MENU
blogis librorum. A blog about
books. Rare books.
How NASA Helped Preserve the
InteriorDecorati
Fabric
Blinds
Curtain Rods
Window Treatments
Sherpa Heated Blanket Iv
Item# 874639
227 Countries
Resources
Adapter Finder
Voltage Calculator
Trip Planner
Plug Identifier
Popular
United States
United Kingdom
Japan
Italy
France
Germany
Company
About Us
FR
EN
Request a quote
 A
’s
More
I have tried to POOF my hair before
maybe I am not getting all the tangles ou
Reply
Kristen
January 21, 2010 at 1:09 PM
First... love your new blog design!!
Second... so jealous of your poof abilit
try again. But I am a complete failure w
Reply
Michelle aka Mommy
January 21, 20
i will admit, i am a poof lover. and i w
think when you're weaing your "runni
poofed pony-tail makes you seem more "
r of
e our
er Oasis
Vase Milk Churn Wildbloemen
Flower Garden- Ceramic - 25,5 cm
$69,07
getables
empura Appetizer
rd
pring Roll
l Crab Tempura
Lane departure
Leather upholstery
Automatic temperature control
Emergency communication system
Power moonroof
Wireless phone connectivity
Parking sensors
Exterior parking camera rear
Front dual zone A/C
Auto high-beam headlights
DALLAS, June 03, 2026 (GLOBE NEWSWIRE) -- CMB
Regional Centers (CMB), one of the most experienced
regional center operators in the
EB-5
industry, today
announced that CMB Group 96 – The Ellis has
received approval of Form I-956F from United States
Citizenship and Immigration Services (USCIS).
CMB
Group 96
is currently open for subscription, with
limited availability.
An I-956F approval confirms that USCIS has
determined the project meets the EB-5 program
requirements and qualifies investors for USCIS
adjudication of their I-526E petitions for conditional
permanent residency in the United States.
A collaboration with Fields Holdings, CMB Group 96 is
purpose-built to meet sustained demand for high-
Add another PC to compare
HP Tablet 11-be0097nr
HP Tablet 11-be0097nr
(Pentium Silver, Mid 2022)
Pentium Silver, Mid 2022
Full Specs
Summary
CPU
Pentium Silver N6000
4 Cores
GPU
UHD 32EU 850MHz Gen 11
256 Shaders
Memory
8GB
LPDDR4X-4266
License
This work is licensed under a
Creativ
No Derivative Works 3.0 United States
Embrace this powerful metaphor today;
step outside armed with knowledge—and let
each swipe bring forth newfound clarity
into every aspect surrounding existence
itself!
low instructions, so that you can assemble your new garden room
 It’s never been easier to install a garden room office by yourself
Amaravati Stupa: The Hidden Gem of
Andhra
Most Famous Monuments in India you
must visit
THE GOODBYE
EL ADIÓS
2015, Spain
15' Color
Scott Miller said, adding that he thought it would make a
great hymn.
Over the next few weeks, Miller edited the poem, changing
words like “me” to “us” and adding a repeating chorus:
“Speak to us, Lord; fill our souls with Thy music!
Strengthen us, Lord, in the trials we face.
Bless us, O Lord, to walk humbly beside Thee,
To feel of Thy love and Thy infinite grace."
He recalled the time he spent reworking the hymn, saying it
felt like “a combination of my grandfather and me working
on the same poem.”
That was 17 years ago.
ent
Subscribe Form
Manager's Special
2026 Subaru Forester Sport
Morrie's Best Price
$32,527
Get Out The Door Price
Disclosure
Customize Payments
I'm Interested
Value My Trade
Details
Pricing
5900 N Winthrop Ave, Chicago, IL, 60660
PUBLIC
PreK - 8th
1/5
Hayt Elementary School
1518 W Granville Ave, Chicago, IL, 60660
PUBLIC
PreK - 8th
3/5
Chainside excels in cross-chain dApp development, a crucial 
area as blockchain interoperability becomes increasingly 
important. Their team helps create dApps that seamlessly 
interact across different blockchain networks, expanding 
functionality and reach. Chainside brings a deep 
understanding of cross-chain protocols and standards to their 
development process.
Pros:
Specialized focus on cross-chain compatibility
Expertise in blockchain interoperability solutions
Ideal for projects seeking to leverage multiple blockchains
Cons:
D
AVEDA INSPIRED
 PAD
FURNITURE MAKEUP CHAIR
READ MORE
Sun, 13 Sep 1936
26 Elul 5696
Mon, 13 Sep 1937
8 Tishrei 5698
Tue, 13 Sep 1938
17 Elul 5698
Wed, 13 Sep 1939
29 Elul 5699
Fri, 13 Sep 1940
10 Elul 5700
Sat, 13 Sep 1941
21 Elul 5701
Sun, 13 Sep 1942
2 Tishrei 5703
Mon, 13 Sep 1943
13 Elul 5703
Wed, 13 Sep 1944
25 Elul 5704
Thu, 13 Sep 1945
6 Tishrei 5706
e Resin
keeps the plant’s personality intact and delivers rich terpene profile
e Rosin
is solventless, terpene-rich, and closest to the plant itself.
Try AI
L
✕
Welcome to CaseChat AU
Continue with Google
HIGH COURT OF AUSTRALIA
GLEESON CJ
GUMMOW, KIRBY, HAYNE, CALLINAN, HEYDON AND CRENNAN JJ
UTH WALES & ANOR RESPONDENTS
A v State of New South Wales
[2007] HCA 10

----------------

**WHAT THIS TASK INVOLVES**
Your answer should hold exactly the lines from the one containing "Value My Trade" through the end of the entries above, and nothing else.

**ANSWER SECTION**
Value My Trade
Details
Pricing
5900 N Winthrop Ave, Chicago, IL, 60660
PUBLIC
PreK - 8th
1/5
Hayt Elementary School
1518 W Granville Ave, Chicago, IL, 60660
PUBLIC
PreK - 8th
3/5
Chainside excels in cross-chain dApp development, a crucial 
area as blockchain interoperability becomes increasingly 
important. Their team helps create dApps that seamlessly 
interact across different blockchain networks, expanding 
functionality and reach. Chainside brings a deep 
understanding of cross-chain protocols and standards to their 
development process.
Pros:
Specialized focus on cross-chain compatibility
Expertise in blockchain interoperability solutions
Ideal for projects seeking to leverage multiple blockchains
Cons:
D
AVEDA INSPIRED
 PAD
FURNITURE MAKEUP CHAIR
READ MORE
Sun, 13 Sep 1936
26 Elul 5696
Mon, 13 Sep 1937
8 Tishrei 5698
Tue, 13 Sep 1938
17 Elul 5698
Wed, 13 Sep 1939
29 Elul 5699
Fri, 13 Sep 1940
10 Elul 5700
Sat, 13 Sep 1941
21 Elul 5701
Sun, 13 Sep 1942
2 Tishrei 5703
Mon, 13 Sep 1943
13 Elul 5703
Wed, 13 Sep 1944
25 Elul 5704
Thu, 13 Sep 1945
6 Tishrei 5706
e Resin
keeps the plant’s personality intact and delivers rich terpene profile
e Rosin
is solventless, terpene-rich, and closest to the plant itself.
Try AI
L
✕
Welcome to CaseChat AU
Continue with Google
HIGH COURT OF AUSTRALIA
GLEESON CJ
GUMMOW, KIRBY, HAYNE, CALLINAN, HEYDON AND CRENNAN JJ
UTH WALES & ANOR RESPONDENTS
A v State of New South Wales
[2007] HCA 10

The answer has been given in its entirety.